Attorney General changes stance
Miyares announced in a statement Friday that Virginia’s stance in a Mississippi abortion case has changed in favor of leaving the issue of abortion access up to the states.
Dobbs v. Jackson Women’s Health Organization challenges Mississippi’s law, which bans abortions after 15 weeks’ gestation, except for in cases involving a medical emergency or severe fetal abnormality. It poses a question to the Supreme Court: whether all pre-viability bans on elective abortions are unconstitutional.
Back in September, Virginia joined 22 states and D.C. in arguing that Mississippi’s law is unconstitutional based off of a number of cases, including Roe v. Wade.
But a letter from the office of the newly elected attorney general reverses that stance.
“Virginia is now of the view that the Constitution is silent on the question of abortion, and that it is therefore up to the people in the several States to determine the legal status and regulatory treatment of abortion,” the letter states.
The letter goes on to say that other laws unrelated to abortion have been distorted in order to make abortion a constitutional issue.
“The letter cites that despite efforts to settle hotly contested political questions through the court our political divisions and debates over these issue wage on,” Miyares said in a statement.

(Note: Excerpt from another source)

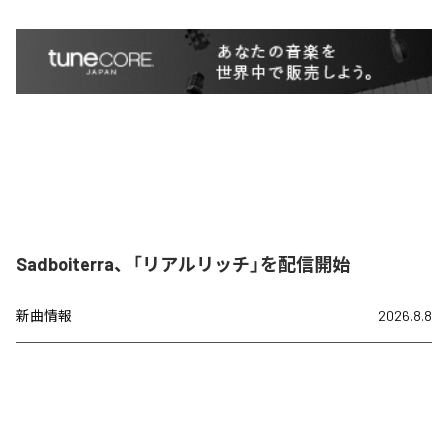
Sadboiterra、「リアルリッチ」を配信開始
新曲情報
2026.8.8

“As a result, other areas of the law have become political, and the court should remove itself, leaving decisions up to the states.”
The full letter from the office of the attorney general can be found online.
Abortion bill proposed in Va. House
Virginia House Delegate Nick Freitas proposed a bill that would ban most abortions after 20 weeks.
The exceptions would be in cases where the woman has a medical condition making an abortion necessary to avoid her death or serious, irreversible injury. Psychosocial or emotional conditions don’t qualify.
The bill doesn’t mention exceptions for rape or incest.
The possibility that the bill will pass is unclear at this time. Though Republicans hold the majority in the House, Democrats have a narrow majority in the Senate of 21-19. And The Associated Press reported that Democrat Joe Morrissey has voted against legislation to expand abortion rights in the past.
But if Senate Republicans manage a tie, the bill will be bounced to the tiebreaker, the lieutenant governor; Sears advocated for restrictions on abortions during her campaign.
The bill can be read in its entirety online.